All lines from the first one in the listing below to the one holding "समस्या बढेपछि समाधान खोजिँदैन, तमासा सुरु", inclusive, are to be copied exactly.

§

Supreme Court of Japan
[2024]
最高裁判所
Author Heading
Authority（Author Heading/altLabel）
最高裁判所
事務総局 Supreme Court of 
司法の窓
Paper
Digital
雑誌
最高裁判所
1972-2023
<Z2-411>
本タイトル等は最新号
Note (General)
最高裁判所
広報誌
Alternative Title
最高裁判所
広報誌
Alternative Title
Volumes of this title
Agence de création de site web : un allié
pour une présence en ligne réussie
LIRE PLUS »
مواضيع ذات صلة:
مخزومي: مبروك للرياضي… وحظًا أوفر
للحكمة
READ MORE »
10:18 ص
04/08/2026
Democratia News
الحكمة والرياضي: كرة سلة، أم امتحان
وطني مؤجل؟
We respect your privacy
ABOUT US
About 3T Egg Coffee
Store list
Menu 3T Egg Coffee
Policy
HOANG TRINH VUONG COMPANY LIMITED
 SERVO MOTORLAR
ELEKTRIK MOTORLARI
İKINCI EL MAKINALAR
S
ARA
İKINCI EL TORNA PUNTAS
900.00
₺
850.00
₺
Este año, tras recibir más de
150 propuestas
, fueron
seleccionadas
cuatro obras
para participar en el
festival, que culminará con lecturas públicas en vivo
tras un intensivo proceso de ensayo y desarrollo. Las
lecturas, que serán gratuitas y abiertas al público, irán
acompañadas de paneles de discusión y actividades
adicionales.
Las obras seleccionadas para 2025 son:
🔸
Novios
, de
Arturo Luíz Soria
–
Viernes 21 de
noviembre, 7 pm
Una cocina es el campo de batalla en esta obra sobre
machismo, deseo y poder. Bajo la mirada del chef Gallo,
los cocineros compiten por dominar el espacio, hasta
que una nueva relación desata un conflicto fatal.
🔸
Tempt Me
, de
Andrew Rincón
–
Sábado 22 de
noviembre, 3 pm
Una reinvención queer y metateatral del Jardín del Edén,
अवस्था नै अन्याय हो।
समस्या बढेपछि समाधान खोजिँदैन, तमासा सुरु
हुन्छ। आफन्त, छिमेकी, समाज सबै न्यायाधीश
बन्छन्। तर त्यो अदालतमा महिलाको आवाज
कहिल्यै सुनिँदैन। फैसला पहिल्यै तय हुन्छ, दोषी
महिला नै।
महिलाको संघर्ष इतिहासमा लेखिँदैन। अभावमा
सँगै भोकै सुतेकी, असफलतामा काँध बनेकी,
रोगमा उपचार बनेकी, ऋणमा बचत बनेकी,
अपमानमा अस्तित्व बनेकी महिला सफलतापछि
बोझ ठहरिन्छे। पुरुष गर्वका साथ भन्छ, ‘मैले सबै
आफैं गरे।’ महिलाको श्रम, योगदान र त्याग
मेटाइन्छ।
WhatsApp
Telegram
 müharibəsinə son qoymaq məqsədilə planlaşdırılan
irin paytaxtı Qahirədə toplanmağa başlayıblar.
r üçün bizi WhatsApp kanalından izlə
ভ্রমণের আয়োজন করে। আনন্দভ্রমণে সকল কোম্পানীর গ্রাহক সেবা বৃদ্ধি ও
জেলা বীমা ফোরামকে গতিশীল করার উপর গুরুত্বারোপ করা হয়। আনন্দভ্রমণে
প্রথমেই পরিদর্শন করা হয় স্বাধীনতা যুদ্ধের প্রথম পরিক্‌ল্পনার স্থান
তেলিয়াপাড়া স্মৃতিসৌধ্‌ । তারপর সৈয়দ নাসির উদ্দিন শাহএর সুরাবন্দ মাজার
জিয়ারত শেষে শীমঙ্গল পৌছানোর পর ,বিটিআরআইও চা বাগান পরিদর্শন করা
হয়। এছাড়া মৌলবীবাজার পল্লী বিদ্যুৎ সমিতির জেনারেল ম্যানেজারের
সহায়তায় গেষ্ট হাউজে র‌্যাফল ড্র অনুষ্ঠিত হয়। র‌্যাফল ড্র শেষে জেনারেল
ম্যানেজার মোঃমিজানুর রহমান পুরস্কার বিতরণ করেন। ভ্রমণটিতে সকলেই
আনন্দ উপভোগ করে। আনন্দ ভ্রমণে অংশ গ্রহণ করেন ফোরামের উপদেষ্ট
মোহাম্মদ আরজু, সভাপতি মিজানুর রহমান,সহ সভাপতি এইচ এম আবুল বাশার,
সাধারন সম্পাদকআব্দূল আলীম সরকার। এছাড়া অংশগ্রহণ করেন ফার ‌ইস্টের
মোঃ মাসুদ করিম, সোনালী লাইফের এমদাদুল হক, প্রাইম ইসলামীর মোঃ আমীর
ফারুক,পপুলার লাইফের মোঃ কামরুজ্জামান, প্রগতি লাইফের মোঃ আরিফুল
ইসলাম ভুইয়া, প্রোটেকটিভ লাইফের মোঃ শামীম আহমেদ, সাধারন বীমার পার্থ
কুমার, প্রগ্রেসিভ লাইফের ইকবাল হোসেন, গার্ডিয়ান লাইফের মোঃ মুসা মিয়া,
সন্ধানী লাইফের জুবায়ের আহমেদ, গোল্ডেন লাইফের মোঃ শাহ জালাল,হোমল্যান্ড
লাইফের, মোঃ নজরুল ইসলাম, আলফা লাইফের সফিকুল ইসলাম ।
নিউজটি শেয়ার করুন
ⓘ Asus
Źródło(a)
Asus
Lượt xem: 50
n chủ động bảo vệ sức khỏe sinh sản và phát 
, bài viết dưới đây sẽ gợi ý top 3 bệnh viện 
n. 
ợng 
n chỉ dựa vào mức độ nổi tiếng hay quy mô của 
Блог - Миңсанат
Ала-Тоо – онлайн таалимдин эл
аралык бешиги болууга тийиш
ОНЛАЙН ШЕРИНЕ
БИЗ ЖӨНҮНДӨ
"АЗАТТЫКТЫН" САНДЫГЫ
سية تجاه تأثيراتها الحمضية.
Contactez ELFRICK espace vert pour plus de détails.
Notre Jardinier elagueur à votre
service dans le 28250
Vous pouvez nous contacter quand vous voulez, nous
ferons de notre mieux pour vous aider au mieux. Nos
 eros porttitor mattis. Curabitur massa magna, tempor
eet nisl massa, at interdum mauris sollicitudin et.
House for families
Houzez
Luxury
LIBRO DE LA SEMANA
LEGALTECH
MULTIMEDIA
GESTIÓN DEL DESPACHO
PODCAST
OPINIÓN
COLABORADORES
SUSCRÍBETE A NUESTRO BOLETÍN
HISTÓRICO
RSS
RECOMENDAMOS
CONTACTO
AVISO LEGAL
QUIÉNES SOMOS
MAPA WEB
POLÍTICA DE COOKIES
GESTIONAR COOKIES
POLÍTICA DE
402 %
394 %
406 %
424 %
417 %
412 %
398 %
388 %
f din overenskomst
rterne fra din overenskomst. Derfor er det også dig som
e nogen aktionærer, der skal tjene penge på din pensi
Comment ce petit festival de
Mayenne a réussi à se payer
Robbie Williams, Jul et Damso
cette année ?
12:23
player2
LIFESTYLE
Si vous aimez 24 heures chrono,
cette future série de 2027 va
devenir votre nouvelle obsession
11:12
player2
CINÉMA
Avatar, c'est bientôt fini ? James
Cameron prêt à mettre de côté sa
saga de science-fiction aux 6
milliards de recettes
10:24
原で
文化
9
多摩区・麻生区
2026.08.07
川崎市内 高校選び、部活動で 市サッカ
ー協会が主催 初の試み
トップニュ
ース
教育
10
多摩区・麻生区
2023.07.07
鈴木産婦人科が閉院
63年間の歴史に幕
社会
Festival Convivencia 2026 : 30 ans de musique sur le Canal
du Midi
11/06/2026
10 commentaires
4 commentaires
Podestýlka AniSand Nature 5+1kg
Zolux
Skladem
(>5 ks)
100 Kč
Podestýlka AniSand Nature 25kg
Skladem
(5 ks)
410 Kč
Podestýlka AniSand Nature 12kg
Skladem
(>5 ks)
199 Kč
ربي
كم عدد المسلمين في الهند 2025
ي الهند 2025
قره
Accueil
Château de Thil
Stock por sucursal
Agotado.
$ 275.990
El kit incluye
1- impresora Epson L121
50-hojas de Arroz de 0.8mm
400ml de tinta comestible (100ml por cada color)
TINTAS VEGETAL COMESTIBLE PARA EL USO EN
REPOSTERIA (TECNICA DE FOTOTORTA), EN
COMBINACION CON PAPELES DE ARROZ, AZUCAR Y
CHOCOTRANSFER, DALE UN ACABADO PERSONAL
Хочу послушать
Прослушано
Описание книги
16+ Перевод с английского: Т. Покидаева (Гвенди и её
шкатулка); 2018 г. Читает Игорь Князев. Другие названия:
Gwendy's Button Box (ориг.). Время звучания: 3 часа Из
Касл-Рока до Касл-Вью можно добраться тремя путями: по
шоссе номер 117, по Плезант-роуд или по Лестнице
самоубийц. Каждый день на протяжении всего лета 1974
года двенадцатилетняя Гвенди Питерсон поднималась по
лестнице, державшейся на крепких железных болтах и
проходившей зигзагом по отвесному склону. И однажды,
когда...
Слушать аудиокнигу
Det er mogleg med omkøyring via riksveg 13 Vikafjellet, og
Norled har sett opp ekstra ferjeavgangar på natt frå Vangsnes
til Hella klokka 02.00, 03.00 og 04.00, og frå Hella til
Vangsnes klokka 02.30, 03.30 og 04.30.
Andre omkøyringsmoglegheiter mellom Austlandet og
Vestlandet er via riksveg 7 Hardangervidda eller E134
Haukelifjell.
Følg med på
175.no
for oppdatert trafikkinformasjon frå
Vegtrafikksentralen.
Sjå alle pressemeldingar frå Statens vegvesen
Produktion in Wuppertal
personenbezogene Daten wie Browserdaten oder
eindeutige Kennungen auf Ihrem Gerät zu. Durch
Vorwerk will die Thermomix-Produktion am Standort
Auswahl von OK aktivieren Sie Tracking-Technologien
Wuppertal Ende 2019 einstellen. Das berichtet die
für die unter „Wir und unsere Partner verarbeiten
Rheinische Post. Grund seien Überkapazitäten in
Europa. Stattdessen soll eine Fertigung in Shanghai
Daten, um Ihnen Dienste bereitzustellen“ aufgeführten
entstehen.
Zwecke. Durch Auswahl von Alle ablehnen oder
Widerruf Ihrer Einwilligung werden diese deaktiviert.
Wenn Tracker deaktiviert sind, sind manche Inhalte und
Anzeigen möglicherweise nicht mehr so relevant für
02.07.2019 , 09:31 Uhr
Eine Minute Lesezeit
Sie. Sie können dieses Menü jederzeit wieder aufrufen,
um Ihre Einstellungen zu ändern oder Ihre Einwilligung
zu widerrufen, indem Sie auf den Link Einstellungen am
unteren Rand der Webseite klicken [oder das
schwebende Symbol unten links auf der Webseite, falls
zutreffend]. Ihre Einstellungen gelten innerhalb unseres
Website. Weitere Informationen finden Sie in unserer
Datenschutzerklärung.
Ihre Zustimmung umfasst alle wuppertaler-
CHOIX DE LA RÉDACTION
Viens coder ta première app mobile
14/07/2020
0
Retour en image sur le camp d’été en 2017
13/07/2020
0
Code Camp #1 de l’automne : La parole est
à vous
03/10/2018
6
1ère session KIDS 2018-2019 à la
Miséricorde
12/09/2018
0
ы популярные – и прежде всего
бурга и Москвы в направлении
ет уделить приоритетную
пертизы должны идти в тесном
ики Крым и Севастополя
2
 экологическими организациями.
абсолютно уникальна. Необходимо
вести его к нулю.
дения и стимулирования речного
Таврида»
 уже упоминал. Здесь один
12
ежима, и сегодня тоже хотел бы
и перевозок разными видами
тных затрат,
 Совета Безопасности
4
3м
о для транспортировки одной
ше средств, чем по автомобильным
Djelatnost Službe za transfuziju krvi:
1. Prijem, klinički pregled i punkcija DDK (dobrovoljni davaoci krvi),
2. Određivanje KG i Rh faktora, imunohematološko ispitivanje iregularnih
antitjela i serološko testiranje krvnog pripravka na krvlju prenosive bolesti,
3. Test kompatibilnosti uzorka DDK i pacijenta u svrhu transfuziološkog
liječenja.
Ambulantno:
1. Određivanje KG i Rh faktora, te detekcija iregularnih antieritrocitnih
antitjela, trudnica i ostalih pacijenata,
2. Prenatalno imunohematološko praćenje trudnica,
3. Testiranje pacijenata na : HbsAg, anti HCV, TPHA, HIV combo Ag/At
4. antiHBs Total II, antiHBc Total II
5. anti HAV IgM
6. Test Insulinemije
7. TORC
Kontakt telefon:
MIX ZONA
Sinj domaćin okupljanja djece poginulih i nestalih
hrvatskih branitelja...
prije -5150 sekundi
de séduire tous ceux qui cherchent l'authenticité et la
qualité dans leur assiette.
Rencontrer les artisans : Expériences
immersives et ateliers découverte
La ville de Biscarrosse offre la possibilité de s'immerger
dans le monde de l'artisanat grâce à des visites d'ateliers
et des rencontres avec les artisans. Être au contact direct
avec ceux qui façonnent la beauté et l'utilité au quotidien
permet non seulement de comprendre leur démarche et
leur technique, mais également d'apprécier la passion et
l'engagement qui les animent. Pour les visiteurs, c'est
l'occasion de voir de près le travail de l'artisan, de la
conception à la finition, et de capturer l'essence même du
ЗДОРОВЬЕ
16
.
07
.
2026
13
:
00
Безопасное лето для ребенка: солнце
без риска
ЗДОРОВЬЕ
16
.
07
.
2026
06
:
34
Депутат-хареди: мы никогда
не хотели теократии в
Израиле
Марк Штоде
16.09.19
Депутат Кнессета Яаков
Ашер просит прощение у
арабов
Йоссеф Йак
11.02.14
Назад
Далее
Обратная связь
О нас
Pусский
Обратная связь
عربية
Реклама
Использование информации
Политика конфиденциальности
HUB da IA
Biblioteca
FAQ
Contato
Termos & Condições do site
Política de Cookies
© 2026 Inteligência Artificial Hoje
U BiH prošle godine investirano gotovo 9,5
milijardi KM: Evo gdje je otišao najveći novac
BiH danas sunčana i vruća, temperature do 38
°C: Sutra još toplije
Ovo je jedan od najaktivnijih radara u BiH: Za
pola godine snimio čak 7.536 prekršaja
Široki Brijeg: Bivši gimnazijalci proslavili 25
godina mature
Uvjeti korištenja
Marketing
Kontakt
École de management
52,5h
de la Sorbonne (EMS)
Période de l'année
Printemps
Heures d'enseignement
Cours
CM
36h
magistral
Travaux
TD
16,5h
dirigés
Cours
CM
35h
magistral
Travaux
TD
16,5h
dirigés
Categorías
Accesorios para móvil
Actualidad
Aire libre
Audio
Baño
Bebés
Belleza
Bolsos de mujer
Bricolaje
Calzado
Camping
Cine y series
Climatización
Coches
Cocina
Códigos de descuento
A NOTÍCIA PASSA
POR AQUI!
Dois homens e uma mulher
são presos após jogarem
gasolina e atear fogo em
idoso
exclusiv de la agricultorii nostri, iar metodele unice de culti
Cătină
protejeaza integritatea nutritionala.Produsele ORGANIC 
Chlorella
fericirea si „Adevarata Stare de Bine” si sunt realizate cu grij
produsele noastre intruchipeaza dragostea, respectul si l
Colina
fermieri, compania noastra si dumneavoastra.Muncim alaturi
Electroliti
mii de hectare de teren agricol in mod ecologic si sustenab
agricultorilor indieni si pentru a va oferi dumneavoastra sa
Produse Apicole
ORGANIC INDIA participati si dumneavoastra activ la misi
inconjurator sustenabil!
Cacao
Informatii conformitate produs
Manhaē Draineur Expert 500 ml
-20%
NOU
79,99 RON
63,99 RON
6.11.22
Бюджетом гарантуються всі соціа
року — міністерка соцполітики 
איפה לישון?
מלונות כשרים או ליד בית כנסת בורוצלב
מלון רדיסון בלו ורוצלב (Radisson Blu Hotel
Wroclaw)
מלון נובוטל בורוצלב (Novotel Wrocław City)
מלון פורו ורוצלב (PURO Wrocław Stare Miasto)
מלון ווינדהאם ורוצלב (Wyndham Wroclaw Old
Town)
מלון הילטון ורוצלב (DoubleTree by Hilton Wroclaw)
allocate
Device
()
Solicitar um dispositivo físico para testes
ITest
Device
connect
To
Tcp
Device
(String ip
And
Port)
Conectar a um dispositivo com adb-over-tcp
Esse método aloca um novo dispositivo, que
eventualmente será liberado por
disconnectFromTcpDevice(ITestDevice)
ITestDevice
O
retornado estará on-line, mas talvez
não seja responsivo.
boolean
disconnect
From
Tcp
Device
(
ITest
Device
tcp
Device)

§

**WRITTEN SOLUTION**:
Supreme Court of Japan
[2024]
最高裁判所
Author Heading
Authority（Author Heading/altLabel）
最高裁判所
事務総局 Supreme Court of 
司法の窓
Paper
Digital
雑誌
最高裁判所
1972-2023
<Z2-411>
本タイトル等は最新号
Note (General)
最高裁判所
広報誌
Alternative Title
最高裁判所
広報誌
Alternative Title
Volumes of this title
Agence de création de site web : un allié
pour une présence en ligne réussie
LIRE PLUS »
مواضيع ذات صلة:
مخزومي: مبروك للرياضي… وحظًا أوفر
للحكمة
READ MORE »
10:18 ص
04/08/2026
Democratia News
الحكمة والرياضي: كرة سلة، أم امتحان
وطني مؤجل؟
We respect your privacy
ABOUT US
About 3T Egg Coffee
Store list
Menu 3T Egg Coffee
Policy
HOANG TRINH VUONG COMPANY LIMITED
 SERVO MOTORLAR
ELEKTRIK MOTORLARI
İKINCI EL MAKINALAR
S
ARA
İKINCI EL TORNA PUNTAS
900.00
₺
850.00
₺
Este año, tras recibir más de
150 propuestas
, fueron
seleccionadas
cuatro obras
para participar en el
festival, que culminará con lecturas públicas en vivo
tras un intensivo proceso de ensayo y desarrollo. Las
lecturas, que serán gratuitas y abiertas al público, irán
acompañadas de paneles de discusión y actividades
adicionales.
Las obras seleccionadas para 2025 son:
🔸
Novios
, de
Arturo Luíz Soria
–
Viernes 21 de
noviembre, 7 pm
Una cocina es el campo de batalla en esta obra sobre
machismo, deseo y poder. Bajo la mirada del chef Gallo,
los cocineros compiten por dominar el espacio, hasta
que una nueva relación desata un conflicto fatal.
🔸
Tempt Me
, de
Andrew Rincón
–
Sábado 22 de
noviembre, 3 pm
Una reinvención queer y metateatral del Jardín del Edén,
अवस्था नै अन्याय हो।
समस्या बढेपछि समाधान खोजिँदैन, तमासा सुरु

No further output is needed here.